Im starting this without a title. Cause I have no idea where its going to go... Like I put as a description, pure randomness. I guess maybe that makes me a bit of a scatterbrain. Going on rabbit trails. Darting in so many directions not many can prolly follow. It kind of just spills out.
I opened up to a guy I know, not extremely well. But well enough to trust him with my issues. He is a MMA fighter with such a knowledge about natural healing, and supplements that I couldnt pass up the option to get the info I have been having so much trouble finding. He was so happy I came to him. And told me about a very reputable man that is known for his knowledge and quality of product. I researched him on the internet, and am pretty excited to purchase some of his products. My friend talked to him specifically about me and my issues, and the Doctor responded with interest and positive thoughts that I can help replenish my body with a little time. And minimal discomfort....that of course is yet to be seen. But this doctor offered his support to me directly. His wife deals with eating disorders and addiction. I have an amazing opportunity here. Why cant I see it like that? Why is it so scary. Even with someone that is a professional with nutrition and reputable, I still think I will get fat again. It really makes me sick with anxiety. Supposedly a lot of people with stimulant addiction need to go on a mostly alkaline diet, with some essential oils. I will find out more about this thou before I spout of some things....

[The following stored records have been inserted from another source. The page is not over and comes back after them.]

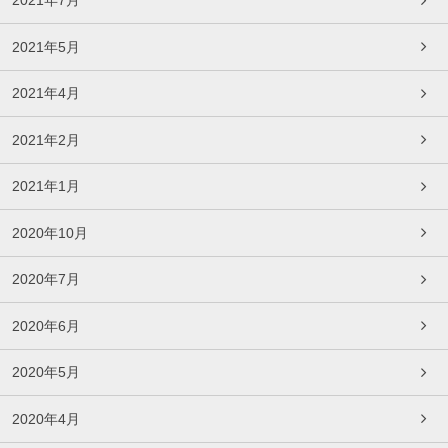
2021年7月
2021年5月
2021年4月
2021年2月
2021年1月
2020年10月
2020年7月
2020年6月
2020年5月
2020年4月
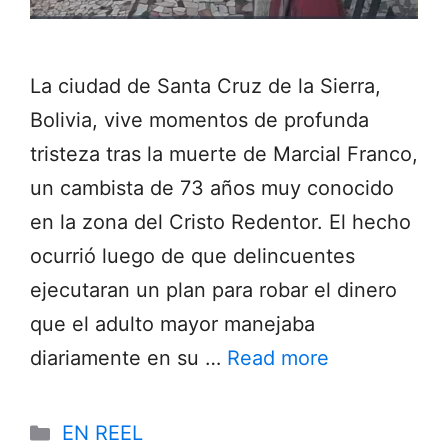
La ciudad de Santa Cruz de la Sierra,
Bolivia, vive momentos de profunda
tristeza tras la muerte de Marcial Franco,
un cambista de 73 años muy conocido
en la zona del Cristo Redentor. El hecho
ocurrió luego de que delincuentes
ejecutaran un plan para robar el dinero
que el adulto mayor manejaba
diariamente en su …
Read more
Categories
EN REEL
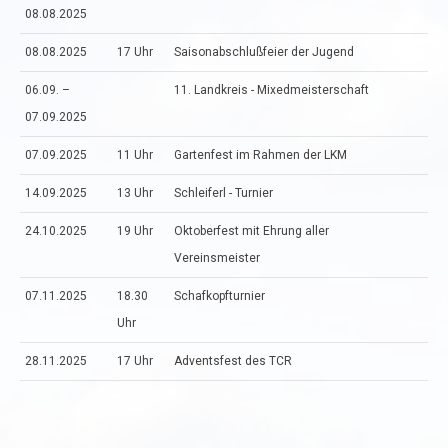
08.08.2025
08.08.2025
17 Uhr
Saisonabschlußfeier der Jugend
06.09. –
11. Landkreis - Mixedmeisterschaft
07.09.2025
07.09.2025
11 Uhr
Gartenfest im Rahmen der LKM
14.09.2025
13 Uhr
Schleiferl - Turnier
24.10.2025
19 Uhr
Oktoberfest mit Ehrung aller
Vereinsmeister
07.11.2025
18.30
Schafkopfturnier
Uhr
28.11.2025
17 Uhr
Adventsfest des TCR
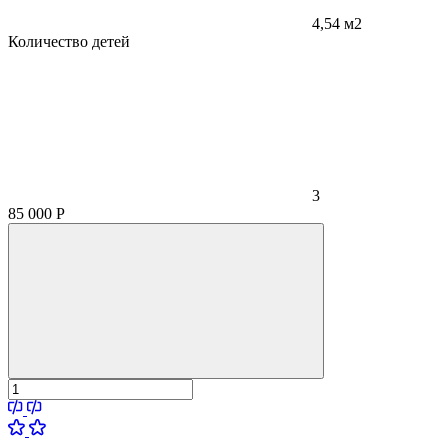
4,54 м2
Количество детей
3
85 000
Р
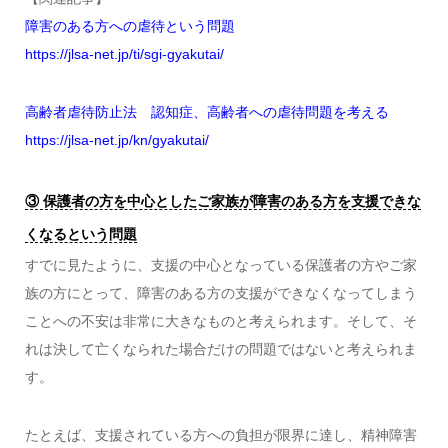
障害のある方への虐待という問題
https://jlsa-net.jp/ti/sgi-gyakutai/
高齢者虐待防止法 認知症、高齢者への虐待問題を考える
https://jlsa-net.jp/kn/gyakutai/
③ 保護者の方を中心としたご家族が障害のある方を支援できな
くなるという問題
すでに見たように、支援の中心となっている保護者の方やご家
族の方にとって、障害のある方の支援ができなくなってしまう
ことへの不安は非常に大きなものと考えられます。そして、そ
れは決して亡くなられた場合だけの問題ではないと考えられま
す。
たとえば、支援されている方への負担が限界に達し、精神障害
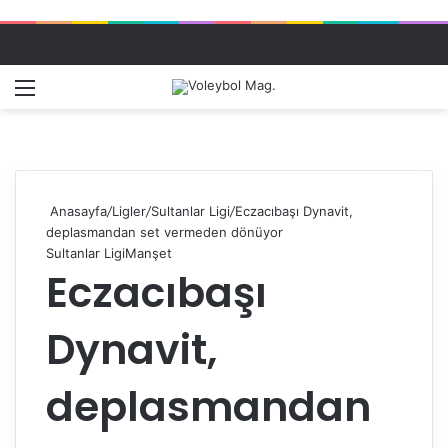
Menü
Dış gö
A
Anasayfa
/
Ligler
/
Sultanlar Ligi
/
Eczacıbaşı Dynavit,
deplasmandan set vermeden dönüyor
Sultanlar Ligi
Manşet
Eczacıbaşı
Dynavit,
deplasmandan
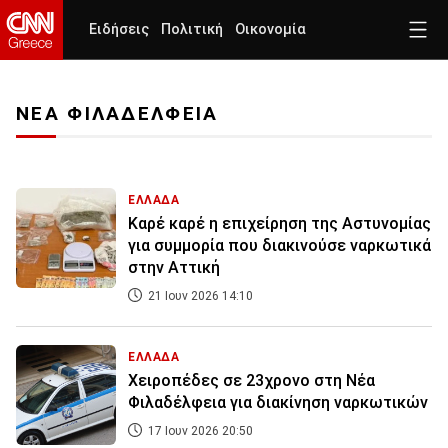
Ειδήσεις
Πολιτική
Οικονομία
ΝΕΑ ΦΙΛΑΔΕΛΦΕΙΑ
ΕΛΛΑΔΑ
Καρέ καρέ η επιχείρηση της Αστυνομίας
για συμμορία που διακινούσε ναρκωτικά
στην Αττική
21 Ιουν 2026 14:10
ΕΛΛΑΔΑ
Χειροπέδες σε 23χρονο στη Νέα
Φιλαδέλφεια για διακίνηση ναρκωτικών
17 Ιουν 2026 20:50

As usual, I have been thinking too much. Which is actually amazes me because I barely have time for anything, let alone diving into these emotional trenches. I recently had been emailing someone back and forth. Chatting, when I told them that I was going thru recovery now and what not, I received an email. Ir was one line. Saying, I have to stop writing with you at this time, its causing me to really think about using too much. This person a user as well, just had lost his contact maybe. And guess it was causing him to jones for it too much. Now I can understand this. And when i went to reply he must have deleted his email account. Well... I had several feelings about this.... I understood....but than I wondered if it was that I wasnt going to be talking about the drugs I was using anymore. Like maybe that was the only things this person wanted to hear about... I just dont know. I was really hurt. Even though the internet is not a world of "friends" rather just anonymity between people with similar goals, or interests, or DRUGS... I just learned this now... how stupid of me. Im not very experienced in the internet world. And I treat people just like they were right in front of me. Maybe lay a little too much out there. I think I need to change this. Or maybe figure out why I seem to have such issues with abandonment... even from strangers. Wow... writing that last sentence I cant believe how fucked up I am sometimes. From the customers at the bar who you talk with so freely, make that connection (yes I know they are maybe drunk a bit, or whatever) or the friendly person that comes into my other job, they all leave. Even my own parents. Of course. I wonder why I feel this way. Maybe I work so much that I am just lonely. Or maybe the passing of my Grandad who was my world is the reason. I remembered being very little and being so scared because he was 60!! Id say Grandad, your never going to die are you? Never going to leave me, right? And he would always tell me NEVER... I was blessed to have him in my life till I was 29. Now I know reality. That he would pass away one day. But it just doesnt seem fair... am I a perpetual child??
Time to put this one to rest. Get on with the day here at work and actually do something.